[Extracted page text data]

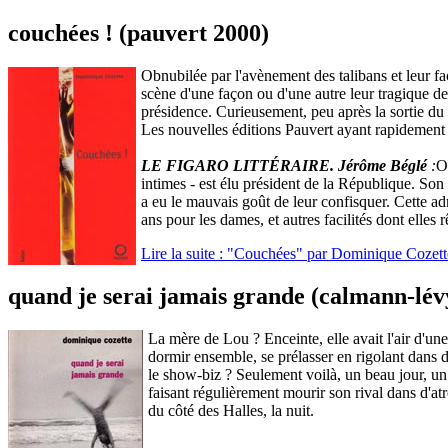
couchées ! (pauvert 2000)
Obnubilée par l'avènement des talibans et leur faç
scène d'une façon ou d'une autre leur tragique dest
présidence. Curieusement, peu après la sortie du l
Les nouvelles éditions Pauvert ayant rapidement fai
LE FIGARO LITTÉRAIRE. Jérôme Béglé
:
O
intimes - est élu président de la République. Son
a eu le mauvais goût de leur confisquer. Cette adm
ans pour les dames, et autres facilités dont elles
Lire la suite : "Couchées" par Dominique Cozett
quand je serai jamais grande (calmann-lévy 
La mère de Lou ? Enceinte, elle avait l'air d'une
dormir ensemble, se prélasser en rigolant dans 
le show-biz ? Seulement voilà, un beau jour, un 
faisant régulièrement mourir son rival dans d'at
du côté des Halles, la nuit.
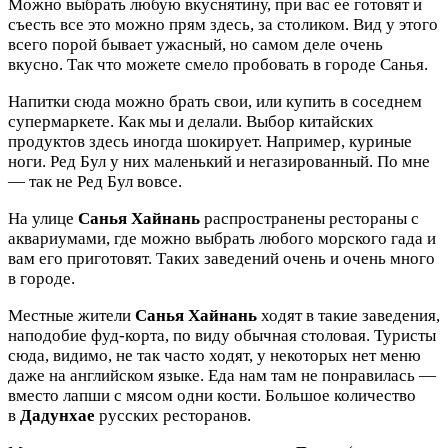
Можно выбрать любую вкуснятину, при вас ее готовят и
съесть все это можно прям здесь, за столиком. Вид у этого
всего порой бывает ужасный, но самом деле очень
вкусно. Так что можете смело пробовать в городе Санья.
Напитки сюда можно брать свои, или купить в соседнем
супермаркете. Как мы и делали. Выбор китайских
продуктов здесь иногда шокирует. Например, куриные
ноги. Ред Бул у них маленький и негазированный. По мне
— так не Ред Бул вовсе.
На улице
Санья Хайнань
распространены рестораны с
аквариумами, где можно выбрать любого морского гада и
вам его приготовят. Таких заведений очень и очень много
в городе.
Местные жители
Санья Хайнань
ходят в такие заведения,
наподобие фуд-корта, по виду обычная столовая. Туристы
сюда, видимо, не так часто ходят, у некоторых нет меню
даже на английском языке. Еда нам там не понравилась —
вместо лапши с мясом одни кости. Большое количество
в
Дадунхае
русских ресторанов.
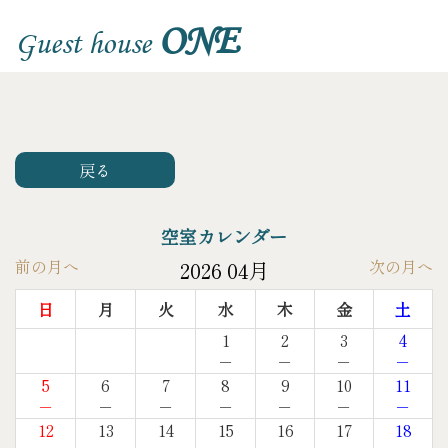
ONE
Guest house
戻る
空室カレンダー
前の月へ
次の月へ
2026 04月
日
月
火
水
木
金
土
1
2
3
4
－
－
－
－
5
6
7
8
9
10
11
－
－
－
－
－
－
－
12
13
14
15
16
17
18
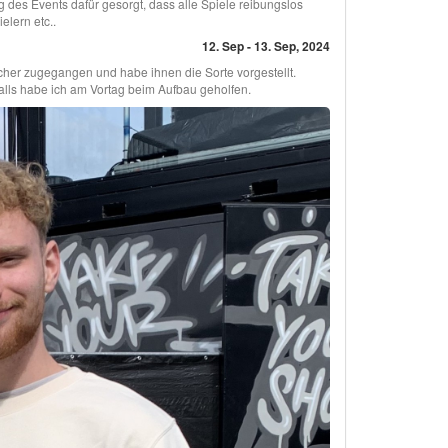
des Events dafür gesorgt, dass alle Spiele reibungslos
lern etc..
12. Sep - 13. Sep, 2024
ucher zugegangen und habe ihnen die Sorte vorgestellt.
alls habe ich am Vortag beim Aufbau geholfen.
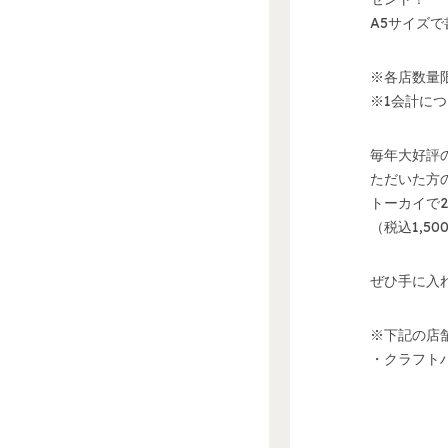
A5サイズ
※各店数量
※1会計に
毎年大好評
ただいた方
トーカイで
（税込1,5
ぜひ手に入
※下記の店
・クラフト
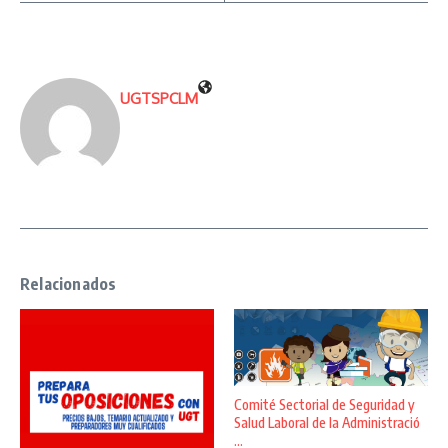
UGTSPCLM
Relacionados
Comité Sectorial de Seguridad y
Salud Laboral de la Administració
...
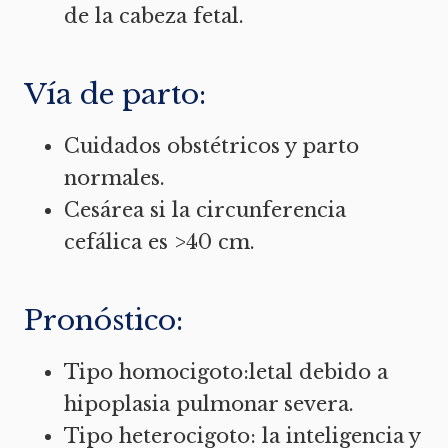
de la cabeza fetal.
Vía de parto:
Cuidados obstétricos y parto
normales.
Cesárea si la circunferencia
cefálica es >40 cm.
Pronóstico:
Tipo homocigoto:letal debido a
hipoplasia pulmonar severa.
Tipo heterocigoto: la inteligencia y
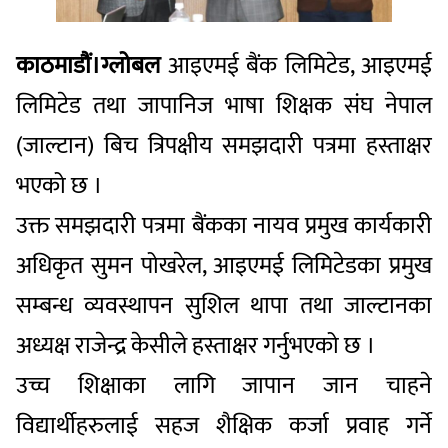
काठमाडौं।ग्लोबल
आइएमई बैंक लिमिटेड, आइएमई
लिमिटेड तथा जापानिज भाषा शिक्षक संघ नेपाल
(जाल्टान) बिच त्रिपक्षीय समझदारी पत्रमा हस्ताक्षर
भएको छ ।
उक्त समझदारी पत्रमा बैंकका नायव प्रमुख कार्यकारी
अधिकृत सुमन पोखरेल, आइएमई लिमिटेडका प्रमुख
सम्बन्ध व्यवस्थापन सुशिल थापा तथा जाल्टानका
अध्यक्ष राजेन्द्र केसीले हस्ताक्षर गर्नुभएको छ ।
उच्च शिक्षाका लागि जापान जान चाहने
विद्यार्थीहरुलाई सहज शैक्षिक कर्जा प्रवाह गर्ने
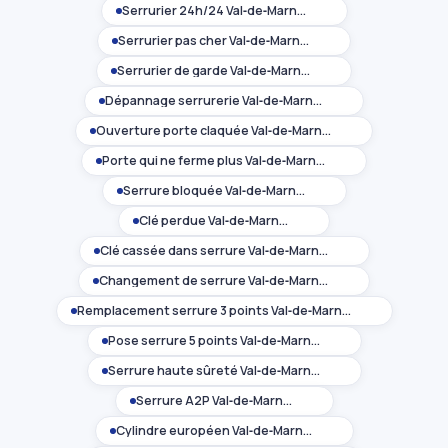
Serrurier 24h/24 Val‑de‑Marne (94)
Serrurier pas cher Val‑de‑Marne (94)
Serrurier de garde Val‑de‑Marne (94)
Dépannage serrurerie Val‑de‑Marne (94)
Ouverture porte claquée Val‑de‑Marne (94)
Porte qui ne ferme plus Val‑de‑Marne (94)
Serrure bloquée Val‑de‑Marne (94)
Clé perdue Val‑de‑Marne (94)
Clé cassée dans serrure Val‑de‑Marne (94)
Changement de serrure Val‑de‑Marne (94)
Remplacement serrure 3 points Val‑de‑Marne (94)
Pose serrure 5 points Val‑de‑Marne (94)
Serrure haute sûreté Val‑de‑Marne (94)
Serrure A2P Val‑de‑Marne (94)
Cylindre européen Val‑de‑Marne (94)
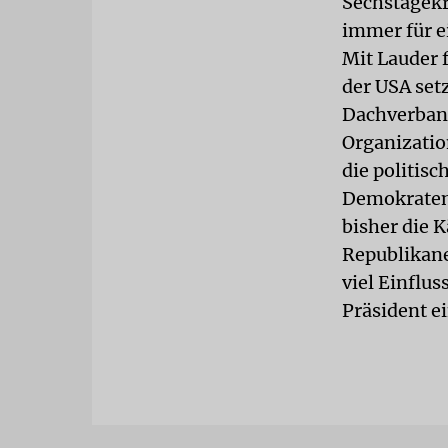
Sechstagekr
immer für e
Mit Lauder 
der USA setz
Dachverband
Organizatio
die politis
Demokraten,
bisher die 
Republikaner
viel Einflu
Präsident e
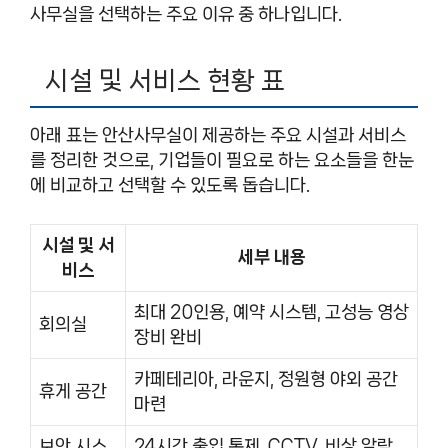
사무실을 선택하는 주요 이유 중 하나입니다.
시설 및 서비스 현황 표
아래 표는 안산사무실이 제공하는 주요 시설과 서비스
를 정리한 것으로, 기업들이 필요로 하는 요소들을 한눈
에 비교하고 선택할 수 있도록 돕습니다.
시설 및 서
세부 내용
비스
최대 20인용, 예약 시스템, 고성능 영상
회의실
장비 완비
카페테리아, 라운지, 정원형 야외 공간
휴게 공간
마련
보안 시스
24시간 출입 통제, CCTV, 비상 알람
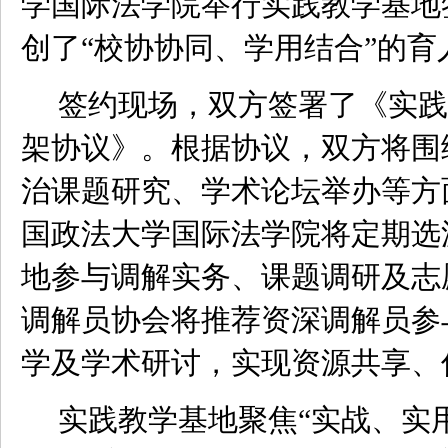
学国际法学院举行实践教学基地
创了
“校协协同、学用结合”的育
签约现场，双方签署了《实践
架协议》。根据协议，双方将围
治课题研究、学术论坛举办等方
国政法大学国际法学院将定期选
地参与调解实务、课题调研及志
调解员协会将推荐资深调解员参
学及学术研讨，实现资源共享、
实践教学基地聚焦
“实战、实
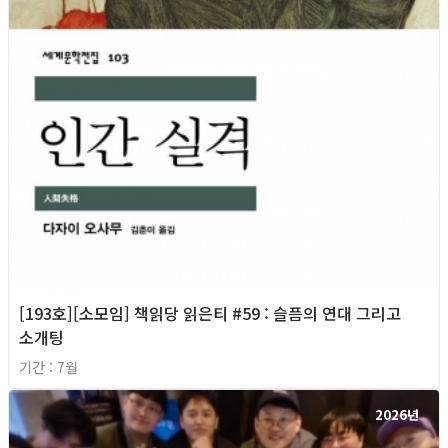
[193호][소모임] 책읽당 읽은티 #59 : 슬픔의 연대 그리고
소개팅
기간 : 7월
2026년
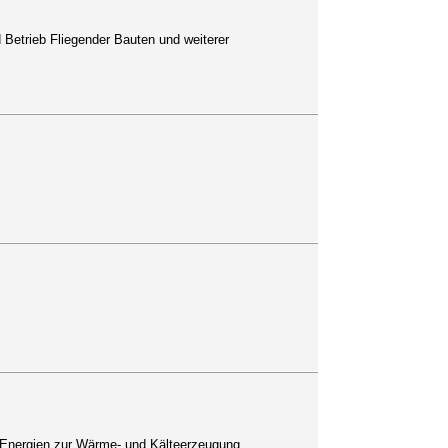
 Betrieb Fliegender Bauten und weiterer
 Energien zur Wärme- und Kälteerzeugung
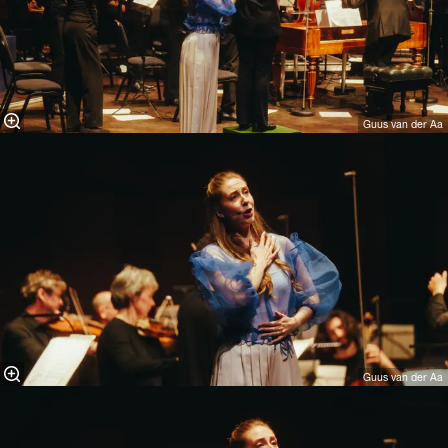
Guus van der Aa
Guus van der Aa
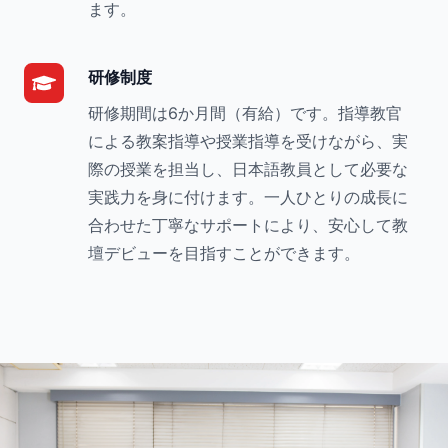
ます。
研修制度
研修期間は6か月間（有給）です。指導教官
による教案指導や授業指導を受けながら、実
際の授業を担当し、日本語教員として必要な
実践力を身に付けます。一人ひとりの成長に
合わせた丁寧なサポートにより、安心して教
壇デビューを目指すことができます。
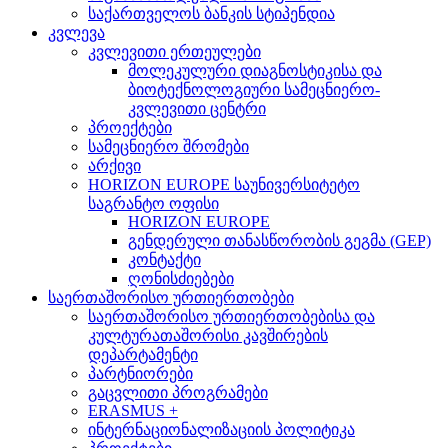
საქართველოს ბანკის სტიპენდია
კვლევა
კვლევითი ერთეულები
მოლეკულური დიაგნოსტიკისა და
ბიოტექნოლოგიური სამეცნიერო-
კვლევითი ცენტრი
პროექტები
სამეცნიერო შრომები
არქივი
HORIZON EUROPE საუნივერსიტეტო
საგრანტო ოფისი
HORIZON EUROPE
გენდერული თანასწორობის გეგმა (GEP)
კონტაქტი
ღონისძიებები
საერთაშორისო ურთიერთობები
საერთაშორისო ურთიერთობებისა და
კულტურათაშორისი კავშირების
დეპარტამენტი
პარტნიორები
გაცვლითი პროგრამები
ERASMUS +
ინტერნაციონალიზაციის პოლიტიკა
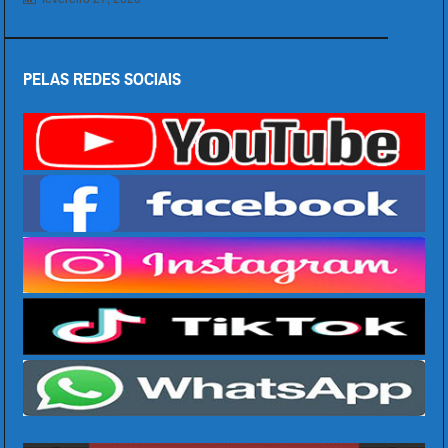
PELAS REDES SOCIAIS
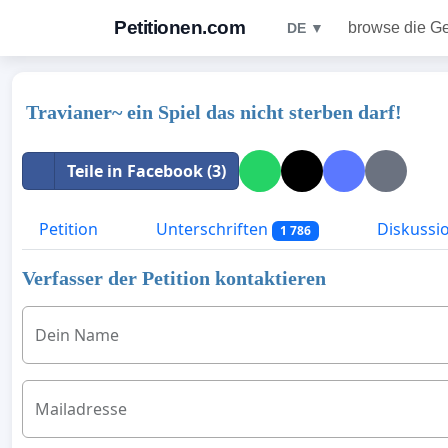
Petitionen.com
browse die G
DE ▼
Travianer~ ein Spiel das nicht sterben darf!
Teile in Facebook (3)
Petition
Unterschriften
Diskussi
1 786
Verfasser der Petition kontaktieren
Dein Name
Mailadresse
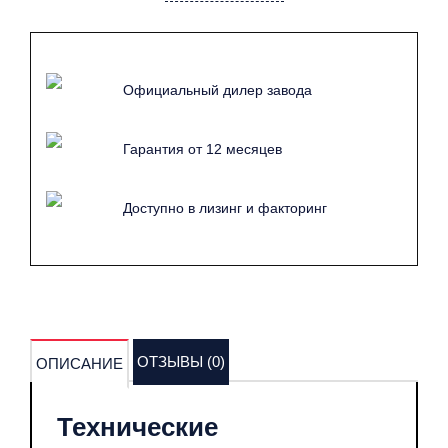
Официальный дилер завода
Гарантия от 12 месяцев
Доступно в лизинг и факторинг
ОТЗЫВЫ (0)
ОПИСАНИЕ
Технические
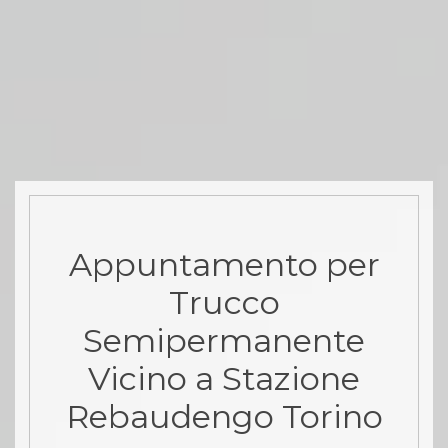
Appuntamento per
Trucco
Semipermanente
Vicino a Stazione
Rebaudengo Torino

Task to carry out:
Exactly as written, print each entry, leaving all pictures out.

Solution to this exercise:
couchées ! (pauvert 2000)
Obnubilée par l'avènement des talibans et leur faç
scène d'une façon ou d'une autre leur tragique dest
présidence. Curieusement, peu après la sortie du l
Les nouvelles éditions Pauvert ayant rapidement fai
LE FIGARO LITTÉRAIRE. Jérôme Béglé
:
O
intimes - est élu président de la République. Son
a eu le mauvais goût de leur confisquer. Cette adm
ans pour les dames, et autres facilités dont elles
Lire la suite : "Couchées" par Dominique Cozett
quand je serai jamais grande (calmann-lévy 
La mère de Lou ? Enceinte, elle avait l'air d'une
dormir ensemble, se prélasser en rigolant dans 
le show-biz ? Seulement voilà, un beau jour, un 
faisant régulièrement mourir son rival dans d'at
du côté des Halles, la nuit.
Можно выбрать любую вкуснятину, при вас ее готовят и
съесть все это можно прям здесь, за столиком. Вид у этого
всего порой бывает ужасный, но самом деле очень
вкусно. Так что можете смело пробовать в городе Санья.
Напитки сюда можно брать свои, или купить в соседнем
супермаркете. Как мы и делали. Выбор китайских
продуктов здесь иногда шокирует. Например, куриные
ноги. Ред Бул у них маленький и негазированный. По мне
— так не Ред Бул вовсе.
На улице
Санья Хайнань
распространены рестораны с
аквариумами, где можно выбрать любого морского гада и
вам его приготовят. Таких заведений очень и очень много
в городе.
Местные жители
Санья Хайнань
ходят в такие заведения,
наподобие фуд-корта, по виду обычная столовая. Туристы
сюда, видимо, не так часто ходят, у некоторых нет меню
даже на английском языке. Еда нам там не понравилась —
вместо лапши с мясом одни кости. Большое количество
в
Дадунхае
русских ресторанов.
ONE
Guest house
戻る
空室カレンダー
前の月へ
次の月へ
2026 04月
日
月
火
水
木
金
土
1
2
3
4
－
－
－
－
5
6
7
8
9
10
11
－
－
－
－
－
－
－
12
13
14
15
16
17
18
des Events dafür gesorgt, dass alle Spiele reibungslos
lern etc..
12. Sep - 13. Sep, 2024
ucher zugegangen und habe ihnen die Sorte vorgestellt.
alls habe ich am Vortag beim Aufbau geholfen.
A5サイズ
※各店数量
※1会計に
毎年大好評
ただいた方
トーカイで
（税込1,5
ぜひ手に入
※下記の店
・クラフト
UGTSPCLM
Relacionados
Comité Sectorial de Seguridad y
Salud Laboral de la Administració
...
de la cabeza fetal.
Vía de parto:
Cuidados obstétricos y parto
normales.
Cesárea si la circunferencia
cefálica es >40 cm.
Pronóstico:
Tipo homocigoto:letal debido a
hipoplasia pulmonar severa.
Tipo heterocigoto: la inteligencia y
काठमाडौं।ग्लोबल
आइएमई बैंक लिमिटेड, आइएमई
लिमिटेड तथा जापानिज भाषा शिक्षक संघ नेपाल
(जाल्टान) बिच त्रिपक्षीय समझदारी पत्रमा हस्ताक्षर
भएको छ ।
उक्त समझदारी पत्रमा बैंकका नायव प्रमुख कार्यकारी
अधिकृत सुमन पोखरेल, आइएमई लिमिटेडका प्रमुख
सम्बन्ध व्यवस्थापन सुशिल थापा तथा जाल्टानका
अध्यक्ष राजेन्द्र केसीले हस्ताक्षर गर्नुभएको छ ।
उच्च शिक्षाका लागि जापान जान चाहने
विद्यार्थीहरुलाई सहज शैक्षिक कर्जा प्रवाह गर्ने
Serrurier 24h/24 Val‑de‑Marne (94)
Serrurier pas cher Val‑de‑Marne (94)
Serrurier de garde Val‑de‑Marne (94)
Dépannage serrurerie Val‑de‑Marne (94)
Ouverture porte claquée Val‑de‑Marne (94)
Porte qui ne ferme plus Val‑de‑Marne (94)
Serrure bloquée Val‑de‑Marne (94)
Clé perdue Val‑de‑Marne (94)
Clé cassée dans serrure Val‑de‑Marne (94)
Changement de serrure Val‑de‑Marne (94)
Remplacement serrure 3 points Val‑de‑Marne (94)
Pose serrure 5 points Val‑de‑Marne (94)
Serrure haute sûreté Val‑de‑Marne (94)
Serrure A2P Val‑de‑Marne (94)
Cylindre européen Val‑de‑Marne (94)
Sechstagekr
immer für e
Mit Lauder 
der USA setz
Dachverband
Organizatio
die politis
Demokraten,
bisher die 
Republikaner
viel Einflu
Präsident e
사무실을 선택하는 주요 이유 중 하나입니다.
시설 및 서비스 현황 표
아래 표는 안산사무실이 제공하는 주요 시설과 서비스
를 정리한 것으로, 기업들이 필요로 하는 요소들을 한눈
에 비교하고 선택할 수 있도록 돕습니다.
시설 및 서
세부 내용
비스
최대 20인용, 예약 시스템, 고성능 영상
회의실
장비 완비
카페테리아, 라운지, 정원형 야외 공간
휴게 공간
마련
보안 시스
24시간 출입 통제, CCTV, 비상 알람
学国际法学院举行实践教学基地
创了
“校协协同、学用结合”的育
签约现场，双方签署了《实践
架协议》。根据协议，双方将围
治课题研究、学术论坛举办等方
国政法大学国际法学院将定期选
地参与调解实务、课题调研及志
调解员协会将推荐资深调解员参
学及学术研讨，实现资源共享、
实践教学基地聚焦
“实战、实
[193호][소모임] 책읽당 읽은티 #59 : 슬픔의 연대 그리고
소개팅
기간 : 7월
2026년
 Betrieb Fliegender Bauten und weiterer
 Energien zur Wärme- und Kälteerzeugung
Guus van der Aa
Guus van der Aa
ます。
研修制度
研修期間は6か月間（有給）です。指導教官
による教案指導や授業指導を受けながら、実
際の授業を担当し、日本語教員として必要な
実践力を身に付けます。一人ひとりの成長に
合わせた丁寧なサポートにより、安心して教
壇デビューを目指すことができます。
საქართველოს ბანკის სტიპენდია
კვლევა
კვლევითი ერთეულები
მოლეკულური დიაგნოსტიკისა და
ბიოტექნოლოგიური სამეცნიერო-
კვლევითი ცენტრი
პროექტები
სამეცნიერო შრომები
არქივი
HORIZON EUROPE საუნივერსიტეტო
საგრანტო ოფისი
HORIZON EUROPE
გენდერული თანასწორობის გეგმა (GEP)
კონტაქტი
ღონისძიებები
საერთაშორისო ურთიერთობები
საერთაშორისო ურთიერთობებისა და
კულტურათაშორისი კავშირების
დეპარტამენტი
პარტნიორები
გაცვლითი პროგრამები
ERASMUS +
ინტერნაციონალიზაციის პოლიტიკა
PELAS REDES SOCIAIS
Petitionen.com
browse die G
DE ▼
Travianer~ ein Spiel das nicht sterben darf!
Teile in Facebook (3)
Petition
Unterschriften
Diskussi
1 786
Verfasser der Petition kontaktieren
Dein Name
Mailadresse
Официальный дилер завода
Гарантия от 12 месяцев
Доступно в лизинг и факторинг
ОТЗЫВЫ (0)
ОПИСАНИЕ
Технические
Appuntamento per
Trucco
Semipermanente
Vicino a Stazione
Rebaudengo Torino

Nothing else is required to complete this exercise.